Die Unternehmen stocken den Stundenlohn für die effektivsten ihrer Fahrer immer etwas auf, was aber nichts Anderes heißt, als dass durch die permanente Überwachung und die automatisierte Auswertung der Performance der Fahrer die Konkurrenz, der Vergleich und die Skalierung auf Dauer sichergestellt sind. So bemisst sich bei den selbstständigen Fahrern der Verdienst an der Anzahl der ausgefahrenen Lieferungen. Und das erhöht für gewöhnlich auch die Risikofreude während des Fahrens und damit wie nebenbei auch noch die Nachfrage der Fahrer nach den Leistungen der Unfallversicherung; die ansteigenden Versicherungsprämien reflektieren den Mut zum Risiko, was wiederum die Leistung der Fahrer beflügelt, denn auch das Geld für die Unfallversicherung muss von ihnen verdient werden.

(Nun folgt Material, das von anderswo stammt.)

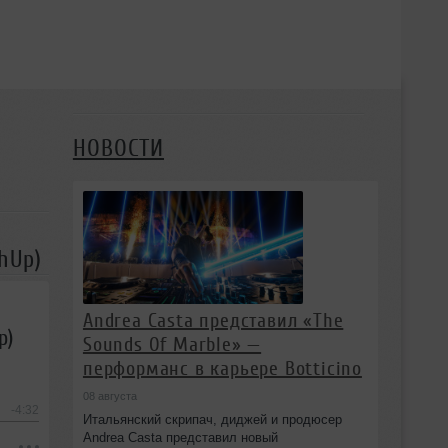
НОВОСТИ
hUp)
Andrea Casta представил «The
p)
Sounds Of Marble» —
перформанс в карьере Botticino
08 августа
-4:32
Итальянский скрипач, диджей и продюсер
Andrea Casta представил новый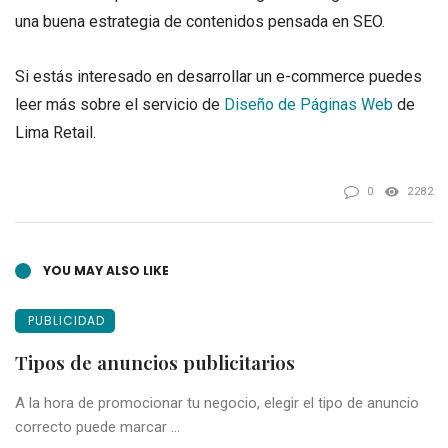
una buena estrategia de contenidos pensada en SEO.
Si estás interesado en desarrollar un e-commerce puedes
leer más sobre el servicio de
Diseño de Páginas Web
de
Lima Retail.
0
2282
YOU MAY ALSO LIKE
PUBLICIDAD
Tipos de anuncios publicitarios
A la hora de promocionar tu negocio, elegir el tipo de anuncio
correcto puede marcar ...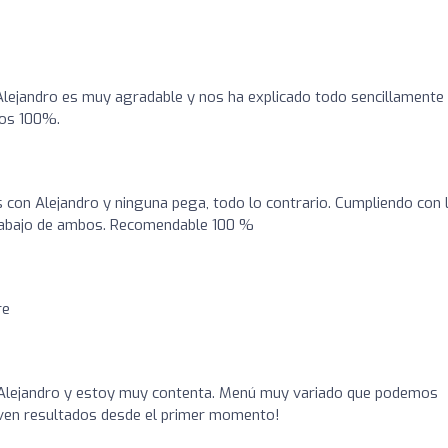
Alejandro es muy agradable y nos ha explicado todo sencillamente
os 100%.
con Alejandro y ninguna pega, todo lo contrario. Cumpliendo con 
trabajo de ambos. Recomendable 100 %
re
Alejandro y estoy muy contenta. Menú muy variado que podemos
e ven resultados desde el primer momento!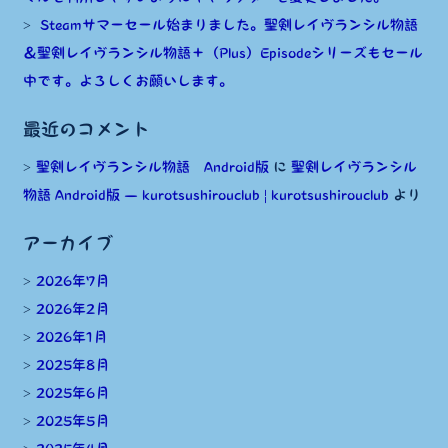
Steamサマーセール始まりました。聖剣レイヴランシル物語
ョ
＆聖剣レイヴランシル物語＋（Plus）Episodeシリーズもセール
ン
中です。よろしくお願いします。
5.9.6
最近のコメント
聖剣レイヴランシル物語 Android版
に
聖剣レイヴランシル
物語 Android版 — kurotsushirouclub | kurotsushirouclub
より
アーカイブ
2026年7月
2026年2月
2026年1月
2025年8月
2025年6月
2025年5月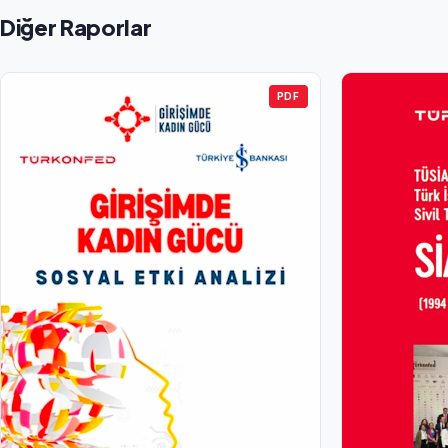
Diğer Raporlar
PDF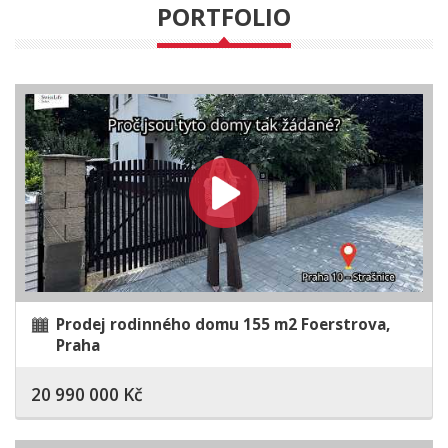
PORTFOLIO
Prodej rodinného domu 155 m2 Foerstrova,
Praha
20 990 000 Kč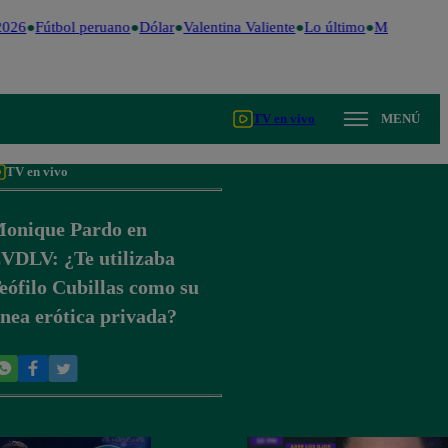
026
Fútbol peruano
Dólar
Valentina Valiente
Lo último
Me Caigo de
TV en vivo
MENÚ
TV en vivo
onique Pardo en
VDLV: ¿Te utilizaba
eófilo Cubillas como su
ínea erótica privada?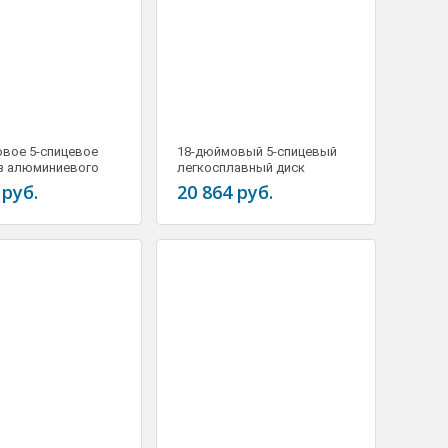
вое 5-спицевое
18-дюймовый 5-спицевый
з алюминиевого
легкосплавный диск
" x 9,5J LR028938
RRC500261MNH
 руб.
20 864 руб.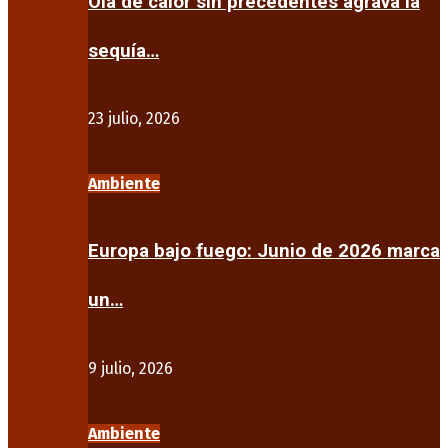
Ola de calor sin precedentes agrava la
sequía…
23 julio, 2026
Ambiente
Europa bajo fuego: Junio de 2026 marca
un…
9 julio, 2026
Ambiente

Wenn in einer Schicht keine Bestellungen eingehen, bekommen die Fahrer zwar keinen Lohn, aber ihre Arbeitszeit verwandelt sich dafür bruchlos in freie Zeit. Weil die Kuriere aber mit dieser freien Zeit überhaupt nichts anfangen können und auch nicht wollen – wer will sich schon durch den lähmenden Zeitbrei des Alltags fressen -, sind folgerichtig nicht nur die wirklich stressigen Schichten bei den selbstständigen Fahrern die beliebtesten, sondern diese verlangen andauernd auch noch nach neuen Schichten. So sorgen die Fahrer in der Regel ganz zuverlässig für die sogenannte Markträumung und melden darüber hinaus aufgrund eigener fehlender finanzieller Mittel andauernd weiteren Bedarf nach weiteren Arbeitsschichten an und steigern damit die Nachfrage nach den Kurier-Arbeitsplätzen, weswegen der Algorithmus mit jedem Update die finanziellen Bedingungen für seine Nachfrager weiter verschlechtern kann, was nun aber keineswegs dazu führt, dass die Nachfrage spürbar nachlässt.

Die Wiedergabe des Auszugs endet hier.